-- RECORDS SHOWN --
···

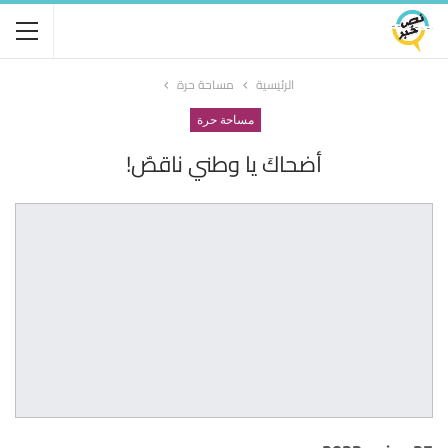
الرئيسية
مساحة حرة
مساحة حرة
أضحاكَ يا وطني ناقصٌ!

···

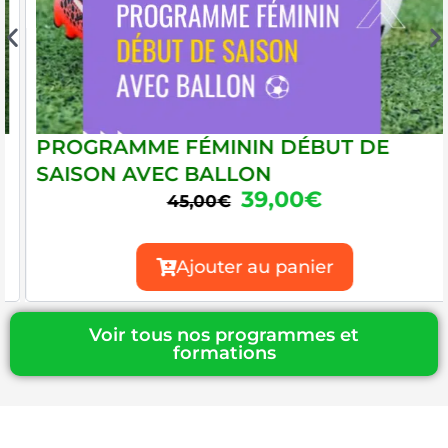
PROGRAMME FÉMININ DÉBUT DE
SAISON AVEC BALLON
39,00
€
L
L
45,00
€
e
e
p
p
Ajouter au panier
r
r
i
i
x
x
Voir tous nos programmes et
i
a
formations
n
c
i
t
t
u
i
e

···

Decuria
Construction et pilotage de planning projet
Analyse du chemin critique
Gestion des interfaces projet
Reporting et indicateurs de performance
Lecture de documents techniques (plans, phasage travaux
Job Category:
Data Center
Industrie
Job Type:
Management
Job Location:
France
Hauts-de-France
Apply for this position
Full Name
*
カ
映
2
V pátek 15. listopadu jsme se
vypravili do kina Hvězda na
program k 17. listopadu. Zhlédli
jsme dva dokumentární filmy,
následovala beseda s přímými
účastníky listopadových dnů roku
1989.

···

Within the entries above, count each line holding the string "projet". Give only the result.

-- ANSWER --
2